*** PROVIDED DATA Section Begins ***

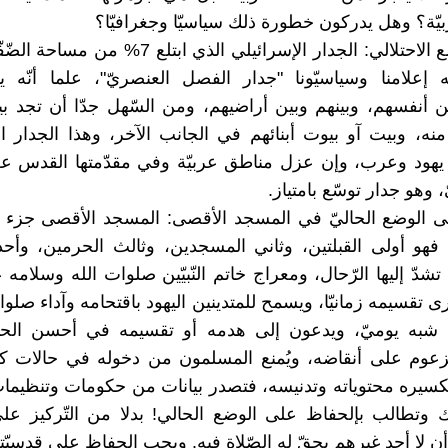
ربيّة؟ وهل يدركون خطورة ذلك سياسيّا وجغرافيّا؟
جدار التّوسّع الاحتلالي: الجدار الإسرائيلي الذي ابتلع 7
 إعلامنا وسياسيّونا "جدار الفصل العنصريّ"، علما أنّه 
ين أنفسهم، وبينهم وبين أراضيهم، ومن السّهل جدّا أن تجد بي
ه، وبيت آو بيوت أبنائهم في الجانب الآخر، وهذا الجدار التّ
يهود وعرب، وإن عزل مناطق عربيّة وفي مقدّمتها القدس ع
 وهو جدار توسّع بامتياز.
ى الوضع الحاليّ في المسجد الأقصى: المسجد الأقصى جزء 
فهو أولى القبلتين، وثاني المسجدين، وثالث الحرمين، وأح
تي تشدّ إليها الرّحال، ومعراج خاتم النّبيّين صلوات الله وسلامه 
تقسيمه زمانيّا، ويسمح للمتدينين اليهود باقتحامه وآداء صلوات
شبه يوميّ، ويدعون إلى هدمه أو تقسيمه في أحسن الحالا
زعوم على أنقاضه، ويُمنع المسلمون من دخوله في حالات كثي
كسيره محتوياته وتدنيسه، فتصدر بيانات من حكومات وتنظيم
 وتطالب بإلحفاظ على الوضع الحالي! بدلا من التّركيز على
ن لا أحد غيرهم يحقّ له الصّلاة فيه. ويجب الحفاظ على قدسيّته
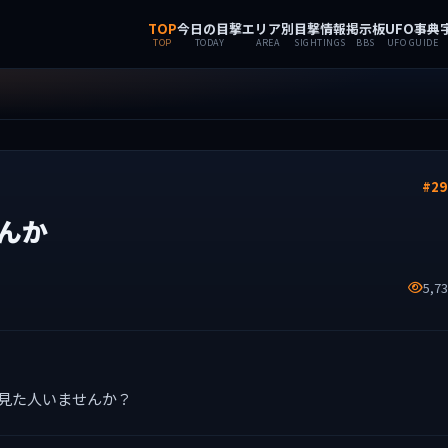
TOP
今日の目撃
エリア別
目撃情報
掲示板
UFO事典
TOP
TODAY
AREA
SIGHTINGS
BBS
UFO GUIDE
#29
んか
5,7
を見た人いませんか？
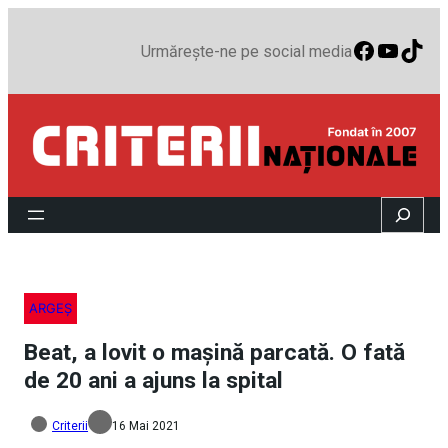
Faceboo
YouTu
TikT
Urmărește-ne pe social media
Search
ARGEȘ
Beat, a lovit o mașină parcată. O fată
de 20 ani a ajuns la spital
Criterii
16 Mai 2021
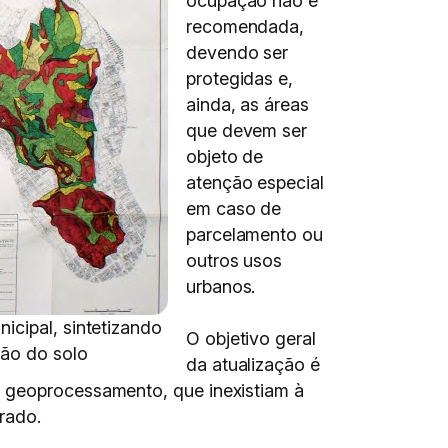
ocupação não é
recomendada,
devendo ser
protegidas e,
ainda, as áreas
que devem ser
objeto de
atenção especial
em caso de
parcelamento ou
outros usos
urbanos.
icipal, sintetizando
O objetivo geral
ção do solo
da atualização é
e geoprocessamento, que inexistiam à
rado.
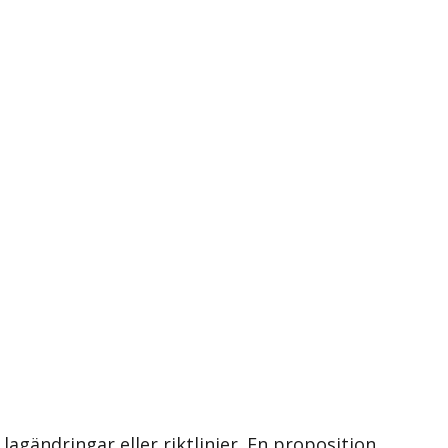
 lagändringar eller riktlinjer. En proposition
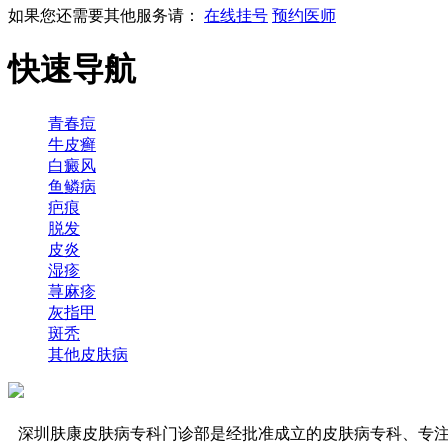
如果您还需要其他服务请：
在线挂号
预约医师
快速导航
青春痘
牛皮癣
白癜风
鱼鳞病
疤痕
脱发
皮炎
湿疹
荨麻疹
灰指甲
斑秃
其他皮肤病
深圳肤康皮肤病专科门诊部是经批准成立的皮肤病专科、专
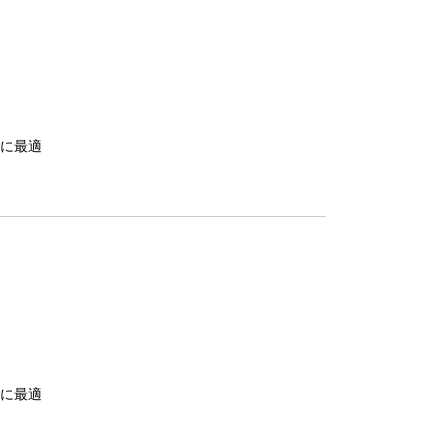
に最適
に最適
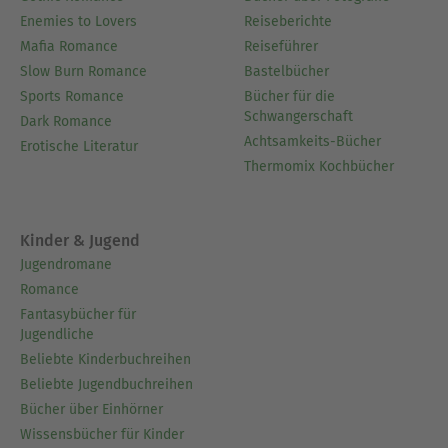
Enemies to Lovers
Reiseberichte
Mafia Romance
Reiseführer
Slow Burn Romance
Bastelbücher
Sports Romance
Bücher für die
Schwangerschaft
Dark Romance
Achtsamkeits-Bücher
Erotische Literatur
Thermomix Kochbücher
Kinder & Jugend
Jugendromane
Romance
Fantasybücher für
Jugendliche
Beliebte Kinderbuchreihen
Beliebte Jugendbuchreihen
Bücher über Einhörner
Wissensbücher für Kinder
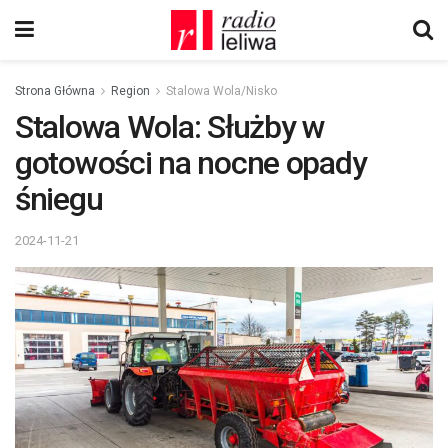
Strona Główna
Region
Stalowa Wola/Nisko
Stalowa Wola: Służby w
gotowości na nocne opady
śniegu
2024-11-21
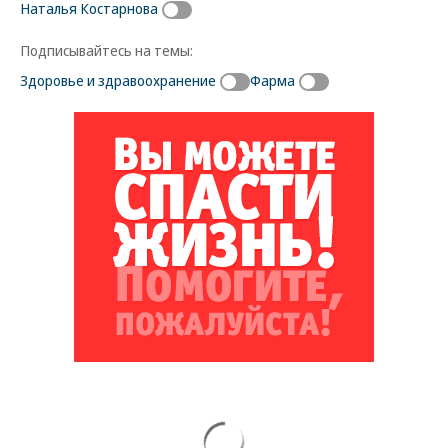
Наталья Костарнова
Подписывайтесь на темы:
Здоровье и здравоохранение
Фарма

*** PROVIDED DATA Section Ends ***

The range to transcribe runs from the line holding "Bücher für die" through the final line of the data above; copy it exactly and exclude the pictures.

### RESULT OF THIS TASK:
Bücher für die
Schwangerschaft
Dark Romance
Achtsamkeits-Bücher
Erotische Literatur
Thermomix Kochbücher
Kinder & Jugend
Jugendromane
Romance
Fantasybücher für
Jugendliche
Beliebte Kinderbuchreihen
Beliebte Jugendbuchreihen
Bücher über Einhörner
Wissensbücher für Kinder
Strona Główna
Region
Stalowa Wola/Nisko
Stalowa Wola: Służby w
gotowości na nocne opady
śniegu
2024-11-21
Наталья Костарнова
Подписывайтесь на темы:
Здоровье и здравоохранение
Фарма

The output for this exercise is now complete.